Sebagai perhimpunan gereja karismatik terbesar di Ukraina, Kulakevych menjadi bagian dari administrasi yang memfasilitasi bantuan untuk para pengungsi di seluruh jaringan regionalnya. Para manajer gudang, operator pusat panggilan, akuntan, juru masak, dan sopir merepresentasikan pekerjaan di balik layar yang memungkinkan perawatan jasmani dan rohani bisa dilakukan secara langsung.

Ayat Alkitab yang membantunya bertekun:

2 Korintus 6:9–10 – sebagai orang yang tidak dikenal, namun terkenal; sebagai orang yang nyaris mati, dan sungguh kami hidup; sebagai orang yang dihajar, namun tidak mati; sebagai orang berdukacita, namun senantiasa bersukacita; sebagai orang miskin, namun memperkaya banyak orang; sebagai orang tak bermilik, sekalipun kami memiliki segala sesuatu.

Terlepas dari banyaknya masalah kami, kami harus tetap mengingat bahwa hari ini adalah hari keselamatan. Kami tidak merasakannya, tetapi di dalam Kristus kami sudah cukup membuka hati lebar-lebar untuk melayani kebutuhan orang-orang di sekitar kami.

Apa yang ia doakan:

Saya berdoa untuk pemulihan supranatural di sepanjang tidur malam yang singkat! Setiap orang sedang mengusahakan yang terbaik—secara jasmani, mental, maupun spiritual—tetapi beberapa, dan terutama kaum muda, membutuhkan pelepasan dari stres pascatrauma. Meski demikian, di tengah kelamnya perang, saya berdoa untuk penginjilan bangsa-bangsa di Federasi Rusia, dengan Injil yang saat ini disembunyikan oleh jubah hitam para imam Ortodoks.

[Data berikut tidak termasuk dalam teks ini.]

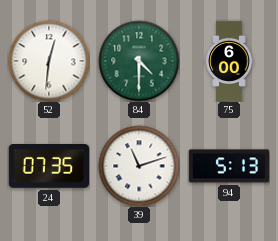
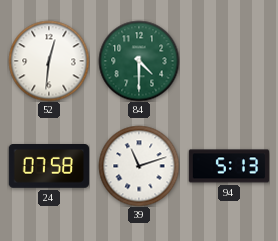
75: 6:00 -> none
24: 07:35 -> 07:58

Vadym Kulynchenko, misionaris Our Legacy Ukraine :

Sebagai bagian dari gerakan pemuridan di Kamyanka, 145 mil selatan Kyiv, Kulynchenko telah mengawasi pasokan makanan, obat-obatan, produk kebersihan, dan bahan bakar untuk para pengungsi yang melarikan diri dari perang. Ia juga mengelola pendanaan, dengan keyakinan akan kemungkinan pembangunan kembali Ukraina.

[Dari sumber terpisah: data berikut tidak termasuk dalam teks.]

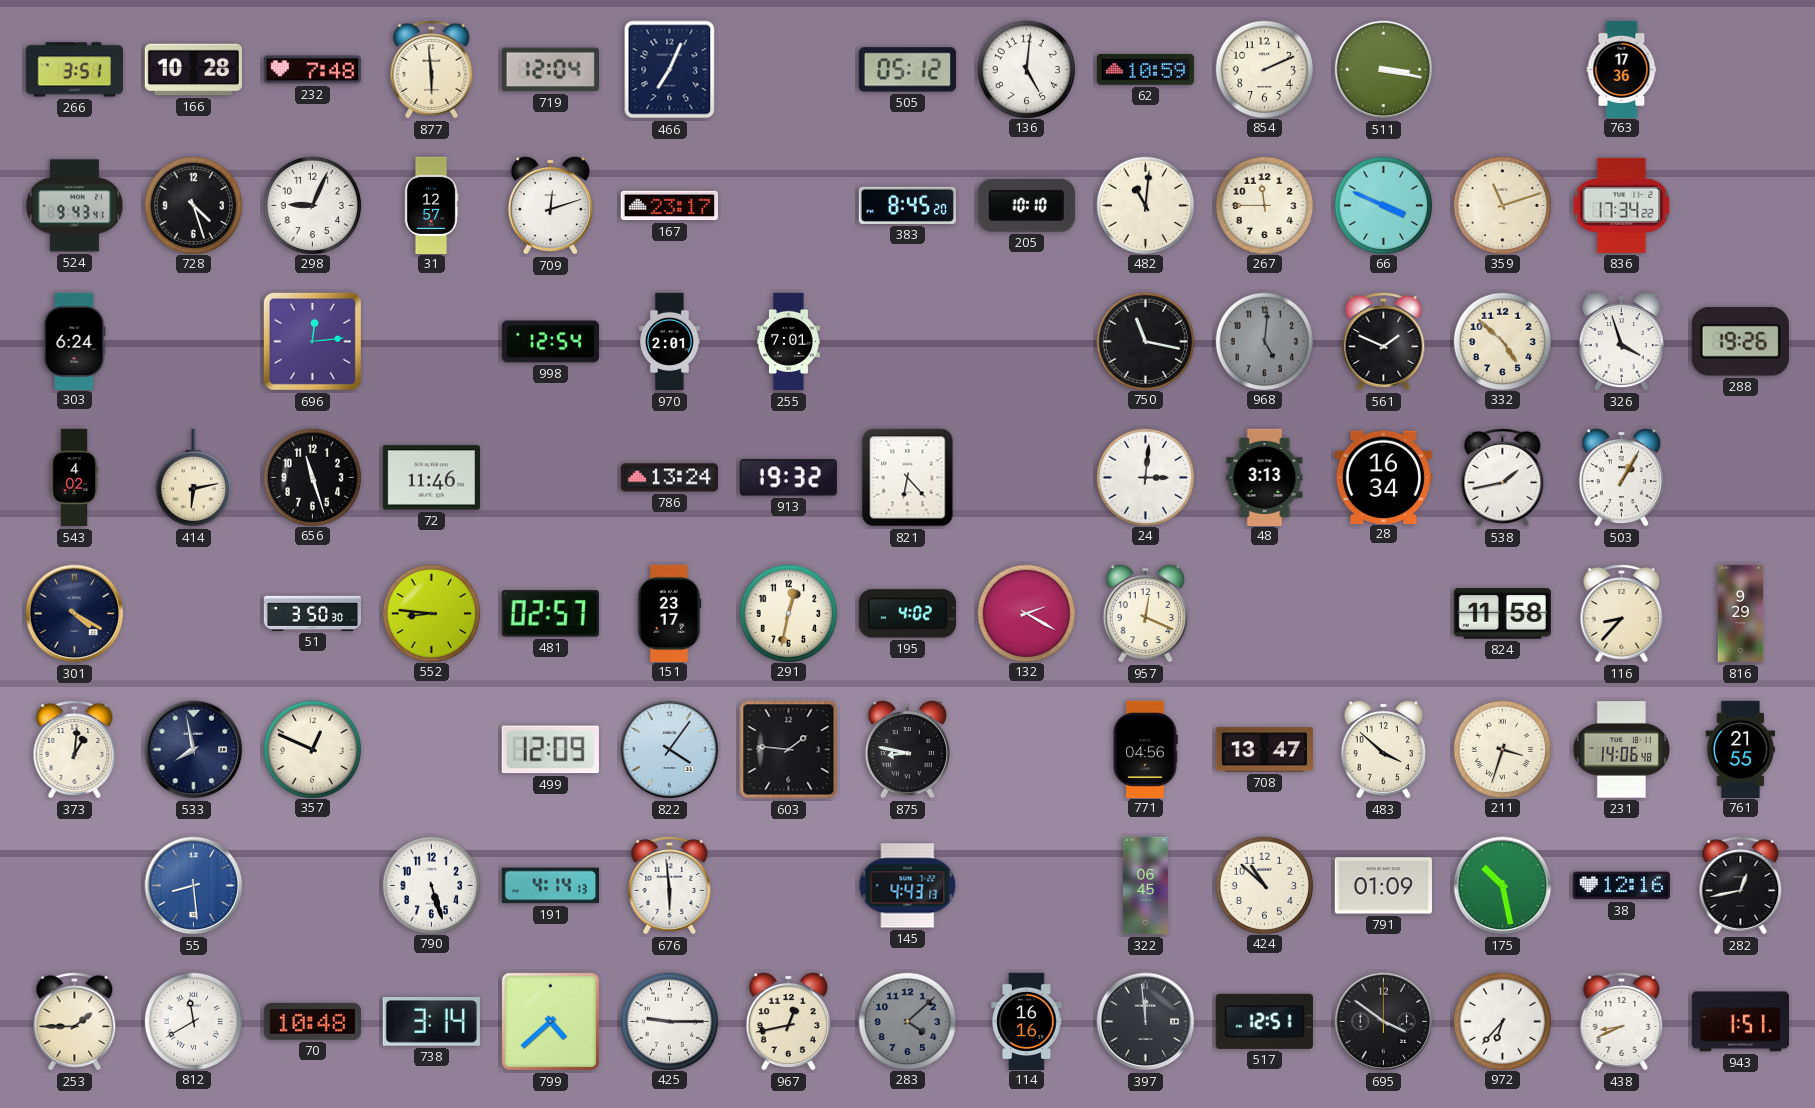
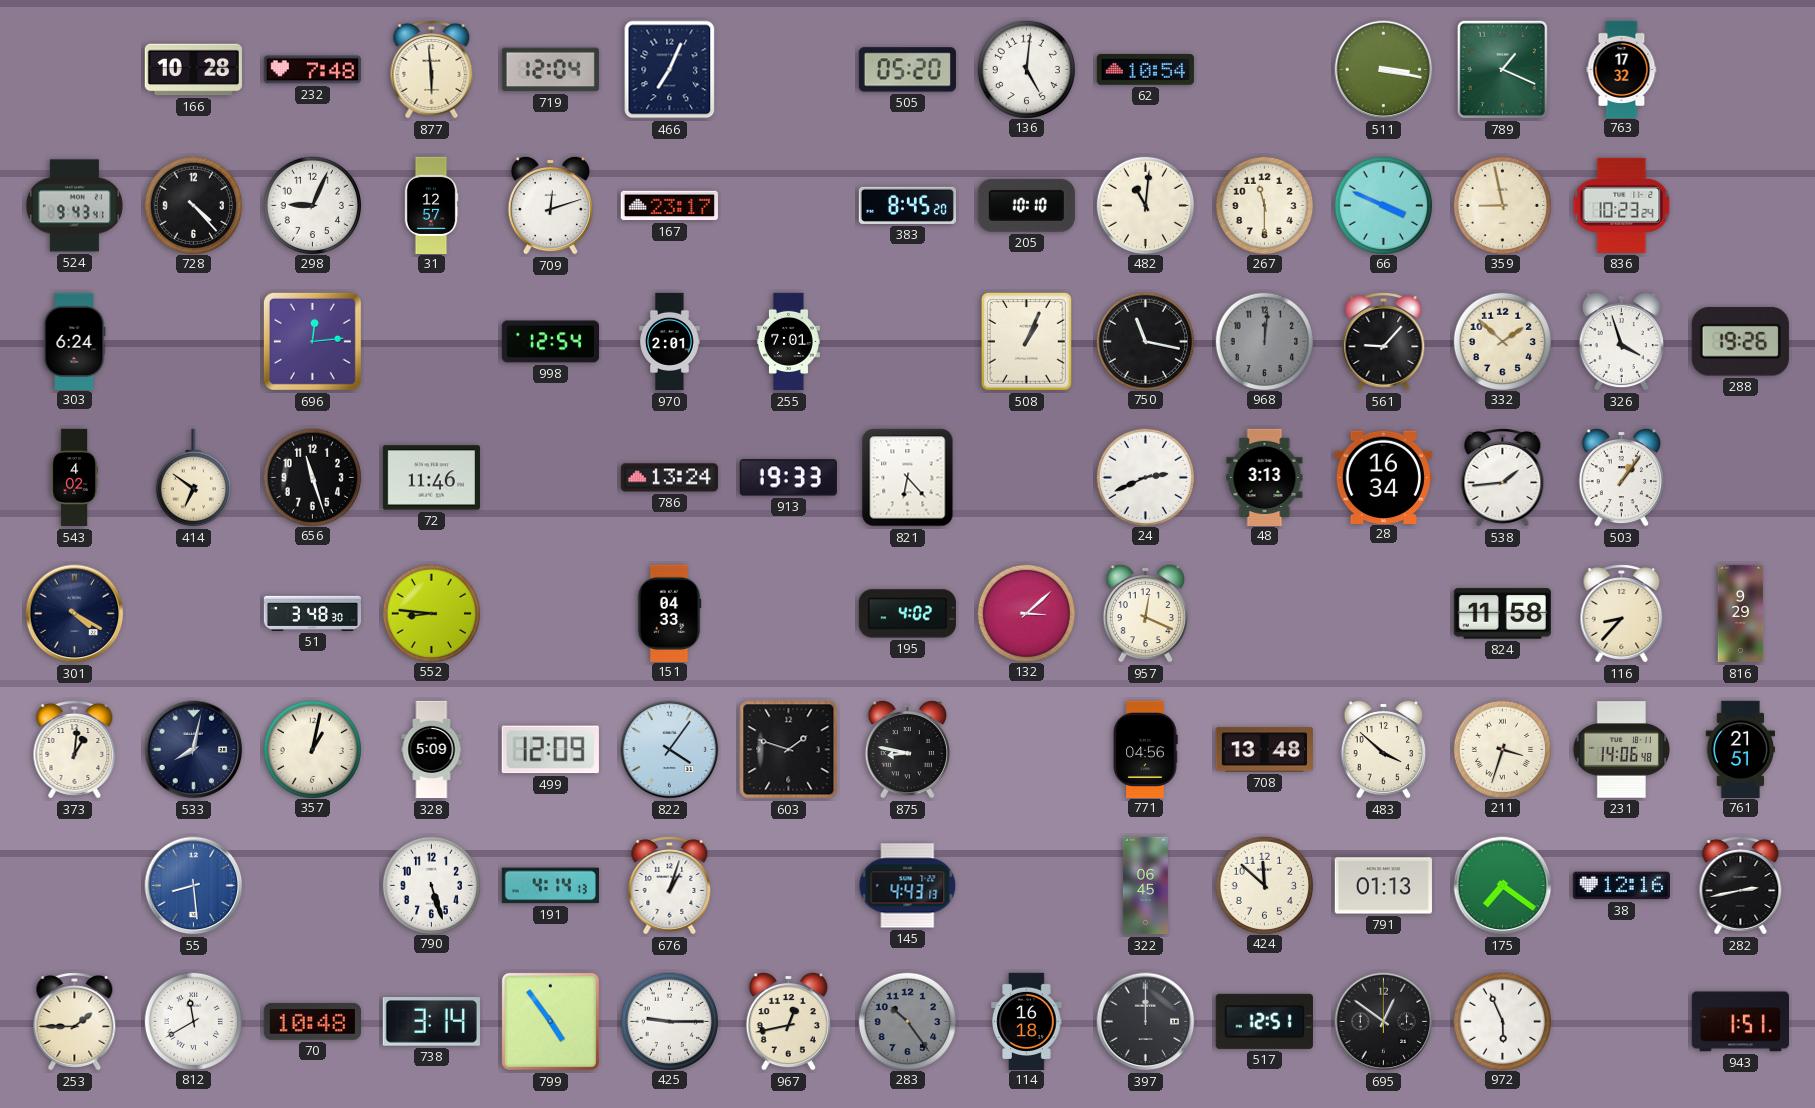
266: 3:51 -> none
505: 05:12 -> 05:20
62: 10:59 -> 10:54
854: 2:11 -> none
789: none -> 1:19
763: 17:36 -> 17:32
728: 4:27 -> 4:23
267: 11:45 -> 11:30
359: 11:12 -> 8:58
836: 17:34 -> 10:23
508: none -> 1:04
968: 5:01 -> 12:01
561: 1:49 -> 9:07
332: 4:52 -> 1:52
414: 6:13 -> 6:51
913: 19:32 -> 19:33
24: 3:01 -> 2:41
538: 1:43 -> 1:44
503: 1:05 -> 1:06
51: 3:50 -> 3:48
481: 02:57 -> none
151: 23:17 -> 04:33
291: 12:32 -> none
132: 2:20 -> 3:08
533: 7:58 -> 8:02
357: 12:49 -> 1:02
328: none -> 5:09
603: 1:46 -> 1:48
708: 13:47 -> 13:48
761: 21:55 -> 21:51
676: 5:59 -> 1:03
424: 10:52 -> 11:52
791: 01:09 -> 01:13
175: 10:28 -> 7:21
282: 12:43 -> 2:43
799: 4:38 -> 4:54
283: 4:08 -> 10:24
114: 16:16 -> 16:18
397: 11:59 -> 12:00
695: 3:51 -> 12:51
972: 6:37 -> 5:56
438: 8:41 -> none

Ayat Alkitab yang membantunya bertekun:

Markus 14:35–36 – Ia maju sedikit, merebahkan diri ke tanah dan berdoa supaya, sekiranya mungkin, saat itu lalu dari pada-Nya. Kata-Nya: "Ya Abba, ya Bapa, tidak ada yang mustahil bagi-Mu, ambillah cawan ini dari pada-Ku, tetapi janganlah apa yang Aku kehendaki, melainkan apa yang Engkau kehendaki.”

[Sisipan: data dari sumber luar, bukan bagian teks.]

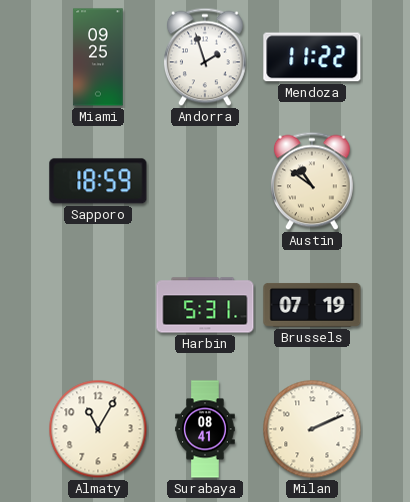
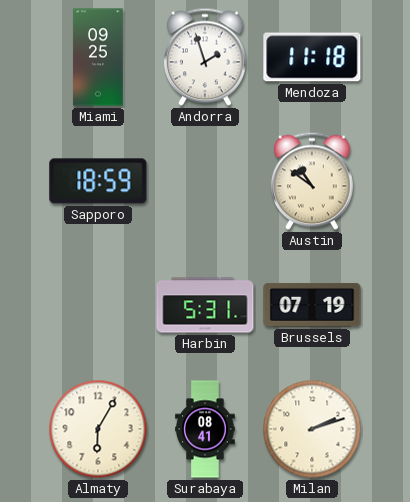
Mendoza: 11:22 -> 11:18
Almaty: 11:05 -> 6:05
Milan: 2:11 -> 2:12
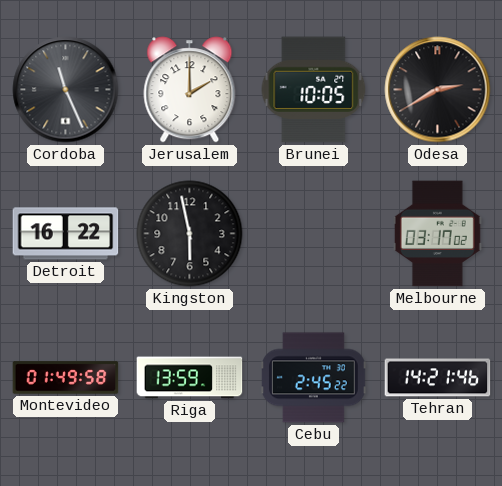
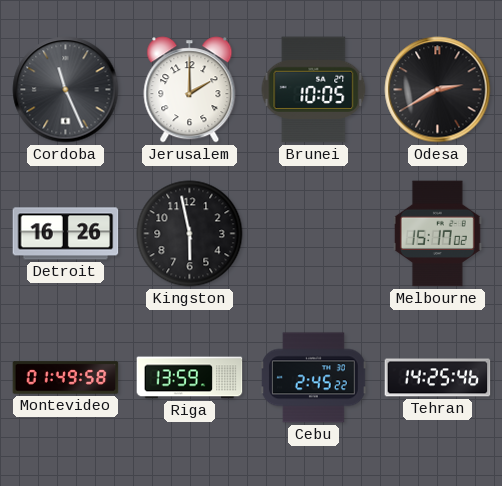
Detroit: 16:22 -> 16:26
Melbourne: 03:17 -> 15:17
Tehran: 14:21 -> 14:25
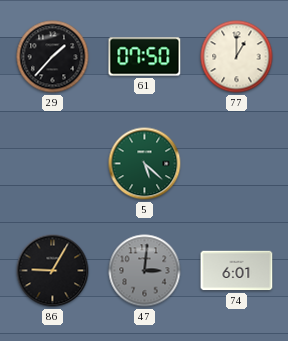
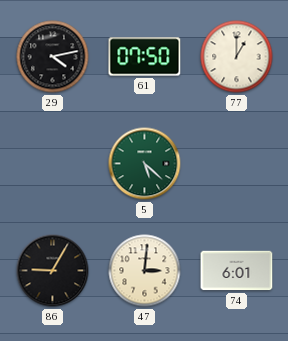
29: 1:37 -> 4:13
47 dial: grey -> cream
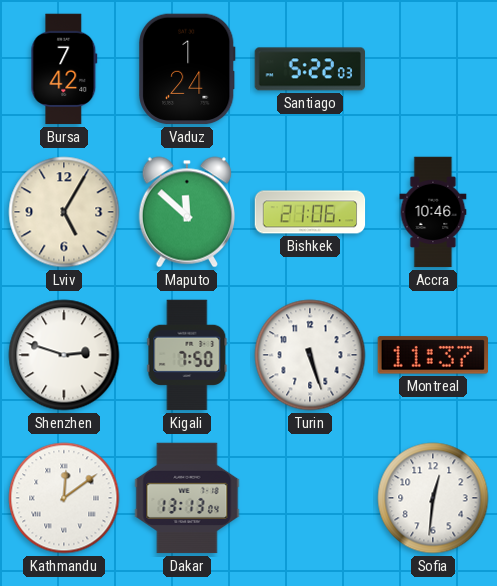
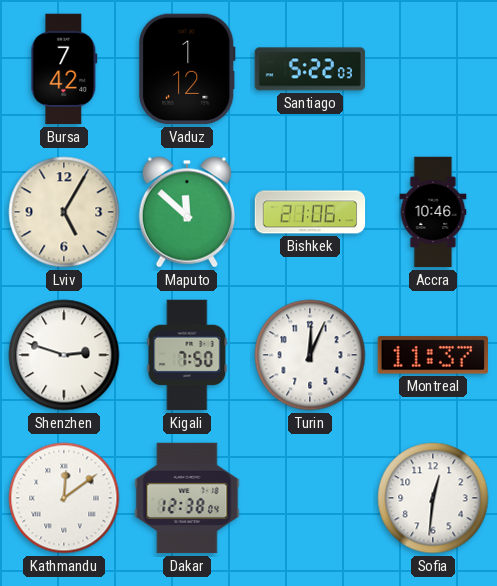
Vaduz: 1:24 -> 1:12
Turin: 5:27 -> 12:04
Dakar: 13:13 -> 12:38
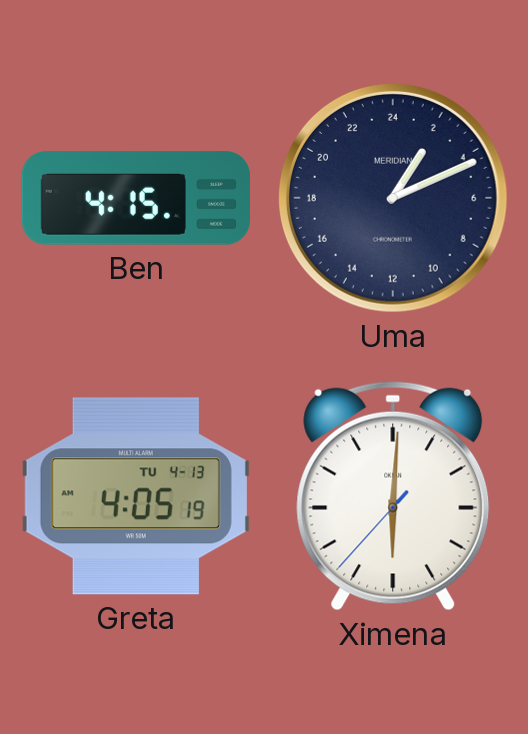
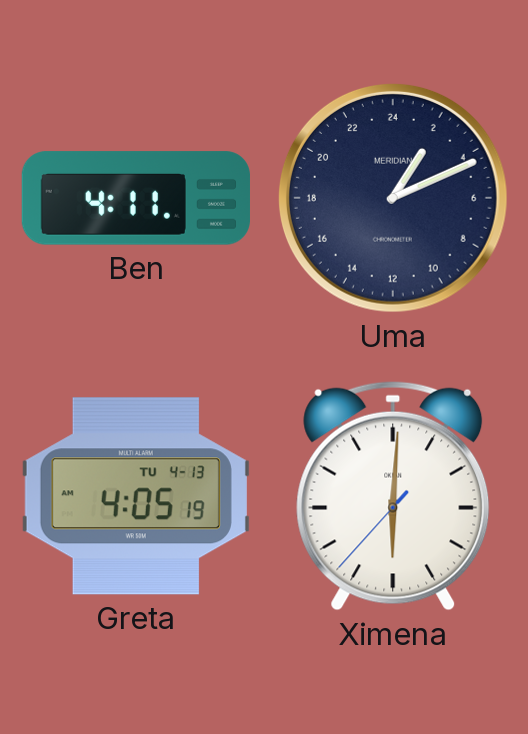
Ben: 4:15 -> 4:11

Kita dapat menyampaikan pertanyaan dan pergumulan yang jujur kepada Tuhan, dan kita harus—agar kita tidak jatuh ke dalam pencobaan yang membuat kita kehilangan kedamaian atau membenci orang-orang Rusia. Tetapi ketika kita menyerahkan hidup kepada Tuhan, kita harus menerima dan menaati jawaban yang Ia berikan kepada kita.

Apa yang ia doakan:

Saya berdoa agar mendapat tuntunan yang jelas dari Tuhan apabila saya harus merelokasi keluarga saya ke luar Ukraina. Wilayah pusat negara kami sekarang aman, tetapi banyak hal bisa berubah dengan cepat. Eurasia dan Timur Tengah berada di episentrum nubuatan Tuhan tentang akhir zaman, jadi kita perlu pemahaman tentang bagaimana berperilaku, baik saat ini maupun di berbagai peristiwa mengerikan yang akan datang.

Ruslan Maliuta, penghubung jaringan strategis di One Hope:

Mendedikasikan diri untuk kerjasama gereja dan distribusi Kitab Suci untuk anak-anak, Maliuta juga terhubung dengan pelayanan yang membantu anak yatim piatu dan anak-anak tanpa pendamping untuk mengungsi dari daerah serangan Rusia. Ia berasal dari Kyiv, namun ia telah pindah bersama keluarganya untuk melanjutkan pelayanan dari Eropa Barat.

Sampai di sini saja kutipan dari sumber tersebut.